#### Aim of the exercise
Without any of the pictures, transcribe all the lines below exactly.

#### Information shown
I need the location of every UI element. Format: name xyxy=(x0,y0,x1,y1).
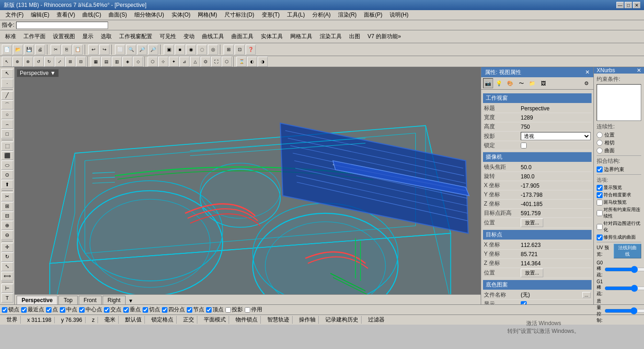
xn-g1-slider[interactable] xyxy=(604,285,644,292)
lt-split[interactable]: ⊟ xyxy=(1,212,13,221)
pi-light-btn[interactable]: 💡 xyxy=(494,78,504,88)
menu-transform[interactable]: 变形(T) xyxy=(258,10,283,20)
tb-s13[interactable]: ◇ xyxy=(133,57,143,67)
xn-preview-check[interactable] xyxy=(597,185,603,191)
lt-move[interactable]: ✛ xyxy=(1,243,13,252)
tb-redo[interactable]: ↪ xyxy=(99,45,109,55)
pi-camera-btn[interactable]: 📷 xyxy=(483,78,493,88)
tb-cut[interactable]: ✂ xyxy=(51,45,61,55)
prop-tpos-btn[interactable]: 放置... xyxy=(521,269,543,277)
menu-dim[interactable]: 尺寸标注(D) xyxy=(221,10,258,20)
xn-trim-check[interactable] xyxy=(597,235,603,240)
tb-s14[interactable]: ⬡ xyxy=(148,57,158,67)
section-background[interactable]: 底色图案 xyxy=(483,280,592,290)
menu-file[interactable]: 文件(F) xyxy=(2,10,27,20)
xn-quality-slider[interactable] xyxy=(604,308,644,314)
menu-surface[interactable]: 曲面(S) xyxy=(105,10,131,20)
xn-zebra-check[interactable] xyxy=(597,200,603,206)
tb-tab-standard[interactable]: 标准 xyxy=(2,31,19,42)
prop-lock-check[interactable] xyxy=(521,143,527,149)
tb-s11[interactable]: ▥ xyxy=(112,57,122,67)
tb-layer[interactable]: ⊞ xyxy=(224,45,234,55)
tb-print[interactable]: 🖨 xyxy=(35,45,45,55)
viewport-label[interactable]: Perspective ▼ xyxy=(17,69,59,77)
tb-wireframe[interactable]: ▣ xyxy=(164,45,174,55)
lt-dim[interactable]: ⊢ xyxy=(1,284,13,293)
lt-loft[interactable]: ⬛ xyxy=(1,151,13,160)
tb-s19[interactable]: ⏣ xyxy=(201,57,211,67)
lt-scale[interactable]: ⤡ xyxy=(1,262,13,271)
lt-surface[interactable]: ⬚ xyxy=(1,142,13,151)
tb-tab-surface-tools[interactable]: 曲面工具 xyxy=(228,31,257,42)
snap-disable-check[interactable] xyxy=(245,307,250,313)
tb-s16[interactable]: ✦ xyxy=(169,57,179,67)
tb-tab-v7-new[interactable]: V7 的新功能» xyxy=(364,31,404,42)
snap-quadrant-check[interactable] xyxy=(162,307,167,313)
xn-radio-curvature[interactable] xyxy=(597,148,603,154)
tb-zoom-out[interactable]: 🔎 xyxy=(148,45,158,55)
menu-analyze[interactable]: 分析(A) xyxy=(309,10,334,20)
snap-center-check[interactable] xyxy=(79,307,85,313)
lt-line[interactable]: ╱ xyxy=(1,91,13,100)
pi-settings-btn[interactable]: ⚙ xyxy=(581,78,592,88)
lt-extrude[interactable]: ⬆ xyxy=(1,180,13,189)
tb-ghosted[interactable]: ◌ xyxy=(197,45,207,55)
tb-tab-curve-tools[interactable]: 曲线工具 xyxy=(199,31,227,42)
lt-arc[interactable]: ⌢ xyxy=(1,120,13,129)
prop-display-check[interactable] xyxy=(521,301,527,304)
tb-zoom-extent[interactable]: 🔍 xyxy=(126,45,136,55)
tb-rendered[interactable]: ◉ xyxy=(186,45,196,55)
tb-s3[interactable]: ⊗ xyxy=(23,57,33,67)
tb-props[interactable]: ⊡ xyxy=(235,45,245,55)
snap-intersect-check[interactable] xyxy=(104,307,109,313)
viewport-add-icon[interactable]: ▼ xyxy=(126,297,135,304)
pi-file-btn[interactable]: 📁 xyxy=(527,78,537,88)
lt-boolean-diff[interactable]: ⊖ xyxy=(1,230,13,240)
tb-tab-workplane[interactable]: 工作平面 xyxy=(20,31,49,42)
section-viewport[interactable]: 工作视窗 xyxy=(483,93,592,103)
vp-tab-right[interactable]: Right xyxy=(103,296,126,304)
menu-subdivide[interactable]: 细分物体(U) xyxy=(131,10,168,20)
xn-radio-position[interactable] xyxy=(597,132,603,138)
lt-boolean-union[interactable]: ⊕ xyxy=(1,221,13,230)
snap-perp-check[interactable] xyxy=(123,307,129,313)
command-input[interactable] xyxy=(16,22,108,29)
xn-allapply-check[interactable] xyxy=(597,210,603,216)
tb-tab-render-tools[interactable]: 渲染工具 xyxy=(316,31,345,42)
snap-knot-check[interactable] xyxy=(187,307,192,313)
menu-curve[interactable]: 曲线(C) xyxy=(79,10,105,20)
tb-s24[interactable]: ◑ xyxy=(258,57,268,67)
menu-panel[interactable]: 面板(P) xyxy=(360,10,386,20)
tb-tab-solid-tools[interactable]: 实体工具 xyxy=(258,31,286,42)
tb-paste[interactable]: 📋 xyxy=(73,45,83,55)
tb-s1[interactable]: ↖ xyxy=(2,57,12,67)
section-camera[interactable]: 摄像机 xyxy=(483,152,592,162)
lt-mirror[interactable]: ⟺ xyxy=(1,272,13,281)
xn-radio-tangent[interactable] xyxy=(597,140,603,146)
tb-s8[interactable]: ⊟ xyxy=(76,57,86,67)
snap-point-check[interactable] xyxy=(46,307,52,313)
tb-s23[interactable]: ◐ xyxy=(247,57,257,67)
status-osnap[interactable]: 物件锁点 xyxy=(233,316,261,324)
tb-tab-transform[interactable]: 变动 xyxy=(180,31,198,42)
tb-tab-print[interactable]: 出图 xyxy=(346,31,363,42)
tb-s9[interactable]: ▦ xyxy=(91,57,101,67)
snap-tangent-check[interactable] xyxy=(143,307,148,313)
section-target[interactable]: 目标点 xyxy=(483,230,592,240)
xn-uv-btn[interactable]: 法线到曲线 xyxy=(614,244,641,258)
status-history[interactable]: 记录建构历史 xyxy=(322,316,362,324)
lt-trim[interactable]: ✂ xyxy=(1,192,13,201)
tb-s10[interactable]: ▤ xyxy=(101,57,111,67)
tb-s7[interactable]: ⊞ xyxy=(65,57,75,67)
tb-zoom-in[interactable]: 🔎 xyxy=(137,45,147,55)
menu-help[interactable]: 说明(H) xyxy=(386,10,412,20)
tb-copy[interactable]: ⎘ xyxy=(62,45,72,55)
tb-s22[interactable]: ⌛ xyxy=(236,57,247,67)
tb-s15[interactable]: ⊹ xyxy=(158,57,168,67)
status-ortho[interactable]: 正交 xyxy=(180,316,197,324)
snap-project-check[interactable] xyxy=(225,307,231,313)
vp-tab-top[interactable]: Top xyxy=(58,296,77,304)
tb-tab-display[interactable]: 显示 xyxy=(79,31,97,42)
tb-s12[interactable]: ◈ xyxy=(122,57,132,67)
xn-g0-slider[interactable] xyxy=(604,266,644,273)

#### Reply to the task
I need the location of every UI element. Format: name xyxy=(x0,y0,x1,y1).
xn-g1-slider[interactable] xyxy=(604,285,644,292)
lt-split[interactable]: ⊟ xyxy=(1,212,13,221)
pi-light-btn[interactable]: 💡 xyxy=(494,78,504,88)
menu-transform[interactable]: 变形(T) xyxy=(258,10,283,20)
tb-s13[interactable]: ◇ xyxy=(133,57,143,67)
xn-preview-check[interactable] xyxy=(597,185,603,191)
lt-move[interactable]: ✛ xyxy=(1,243,13,252)
tb-redo[interactable]: ↪ xyxy=(99,45,109,55)
pi-camera-btn[interactable]: 📷 xyxy=(483,78,493,88)
tb-cut[interactable]: ✂ xyxy=(51,45,61,55)
prop-tpos-btn[interactable]: 放置... xyxy=(521,269,543,277)
menu-dim[interactable]: 尺寸标注(D) xyxy=(221,10,258,20)
xn-trim-check[interactable] xyxy=(597,235,603,240)
tb-s14[interactable]: ⬡ xyxy=(148,57,158,67)
section-background[interactable]: 底色图案 xyxy=(483,280,592,290)
menu-file[interactable]: 文件(F) xyxy=(2,10,27,20)
xn-quality-slider[interactable] xyxy=(604,308,644,314)
menu-surface[interactable]: 曲面(S) xyxy=(105,10,131,20)
xn-zebra-check[interactable] xyxy=(597,200,603,206)
tb-tab-standard[interactable]: 标准 xyxy=(2,31,19,42)
prop-lock-check[interactable] xyxy=(521,143,527,149)
tb-s11[interactable]: ▥ xyxy=(112,57,122,67)
tb-layer[interactable]: ⊞ xyxy=(224,45,234,55)
tb-print[interactable]: 🖨 xyxy=(35,45,45,55)
viewport-label[interactable]: Perspective ▼ xyxy=(17,69,59,77)
tb-wireframe[interactable]: ▣ xyxy=(164,45,174,55)
lt-dim[interactable]: ⊢ xyxy=(1,284,13,293)
lt-loft[interactable]: ⬛ xyxy=(1,151,13,160)
tb-s19[interactable]: ⏣ xyxy=(201,57,211,67)
lt-scale[interactable]: ⤡ xyxy=(1,262,13,271)
lt-surface[interactable]: ⬚ xyxy=(1,142,13,151)
tb-tab-surface-tools[interactable]: 曲面工具 xyxy=(228,31,257,42)
snap-disable-check[interactable] xyxy=(245,307,250,313)
tb-s16[interactable]: ✦ xyxy=(169,57,179,67)
tb-tab-v7-new[interactable]: V7 的新功能» xyxy=(364,31,404,42)
snap-quadrant-check[interactable] xyxy=(162,307,167,313)
xn-radio-curvature[interactable] xyxy=(597,148,603,154)
tb-zoom-out[interactable]: 🔎 xyxy=(148,45,158,55)
menu-analyze[interactable]: 分析(A) xyxy=(309,10,334,20)
snap-center-check[interactable] xyxy=(79,307,85,313)
lt-line[interactable]: ╱ xyxy=(1,91,13,100)
pi-settings-btn[interactable]: ⚙ xyxy=(581,78,592,88)
lt-extrude[interactable]: ⬆ xyxy=(1,180,13,189)
tb-ghosted[interactable]: ◌ xyxy=(197,45,207,55)
tb-tab-curve-tools[interactable]: 曲线工具 xyxy=(199,31,227,42)
lt-arc[interactable]: ⌢ xyxy=(1,120,13,129)
prop-display-check[interactable] xyxy=(521,301,527,304)
tb-zoom-extent[interactable]: 🔍 xyxy=(126,45,136,55)
tb-rendered[interactable]: ◉ xyxy=(186,45,196,55)
tb-s3[interactable]: ⊗ xyxy=(23,57,33,67)
tb-props[interactable]: ⊡ xyxy=(235,45,245,55)
snap-intersect-check[interactable] xyxy=(104,307,109,313)
viewport-add-icon[interactable]: ▼ xyxy=(126,297,135,304)
pi-file-btn[interactable]: 📁 xyxy=(527,78,537,88)
lt-boolean-diff[interactable]: ⊖ xyxy=(1,230,13,240)
tb-tab-workplane[interactable]: 工作平面 xyxy=(20,31,49,42)
section-viewport[interactable]: 工作视窗 xyxy=(483,93,592,103)
vp-tab-right[interactable]: Right xyxy=(103,296,126,304)
menu-subdivide[interactable]: 细分物体(U) xyxy=(131,10,168,20)
xn-radio-position[interactable] xyxy=(597,132,603,138)
lt-boolean-union[interactable]: ⊕ xyxy=(1,221,13,230)
snap-perp-check[interactable] xyxy=(123,307,129,313)
command-input[interactable] xyxy=(16,22,108,29)
xn-allapply-check[interactable] xyxy=(597,210,603,216)
tb-tab-render-tools[interactable]: 渲染工具 xyxy=(316,31,345,42)
snap-knot-check[interactable] xyxy=(187,307,192,313)
menu-curve[interactable]: 曲线(C) xyxy=(79,10,105,20)
tb-s24[interactable]: ◑ xyxy=(258,57,268,67)
menu-panel[interactable]: 面板(P) xyxy=(360,10,386,20)
tb-tab-solid-tools[interactable]: 实体工具 xyxy=(258,31,286,42)
tb-paste[interactable]: 📋 xyxy=(73,45,83,55)
tb-s1[interactable]: ↖ xyxy=(2,57,12,67)
section-camera[interactable]: 摄像机 xyxy=(483,152,592,162)
lt-mirror[interactable]: ⟺ xyxy=(1,272,13,281)
xn-radio-tangent[interactable] xyxy=(597,140,603,146)
tb-s8[interactable]: ⊟ xyxy=(76,57,86,67)
snap-point-check[interactable] xyxy=(46,307,52,313)
tb-s23[interactable]: ◐ xyxy=(247,57,257,67)
status-osnap[interactable]: 物件锁点 xyxy=(233,316,261,324)
tb-tab-transform[interactable]: 变动 xyxy=(180,31,198,42)
tb-tab-print[interactable]: 出图 xyxy=(346,31,363,42)
tb-s9[interactable]: ▦ xyxy=(91,57,101,67)
snap-tangent-check[interactable] xyxy=(143,307,148,313)
section-target[interactable]: 目标点 xyxy=(483,230,592,240)
xn-uv-btn[interactable]: 法线到曲线 xyxy=(614,244,641,258)
status-history[interactable]: 记录建构历史 xyxy=(322,316,362,324)
lt-trim[interactable]: ✂ xyxy=(1,192,13,201)
tb-s10[interactable]: ▤ xyxy=(101,57,111,67)
tb-s7[interactable]: ⊞ xyxy=(65,57,75,67)
tb-zoom-in[interactable]: 🔎 xyxy=(137,45,147,55)
menu-help[interactable]: 说明(H) xyxy=(386,10,412,20)
tb-copy[interactable]: ⎘ xyxy=(62,45,72,55)
tb-s22[interactable]: ⌛ xyxy=(236,57,247,67)
tb-s15[interactable]: ⊹ xyxy=(158,57,168,67)
status-ortho[interactable]: 正交 xyxy=(180,316,197,324)
snap-project-check[interactable] xyxy=(225,307,231,313)
vp-tab-top[interactable]: Top xyxy=(58,296,77,304)
tb-tab-display[interactable]: 显示 xyxy=(79,31,97,42)
tb-s12[interactable]: ◈ xyxy=(122,57,132,67)
xn-g0-slider[interactable] xyxy=(604,266,644,273)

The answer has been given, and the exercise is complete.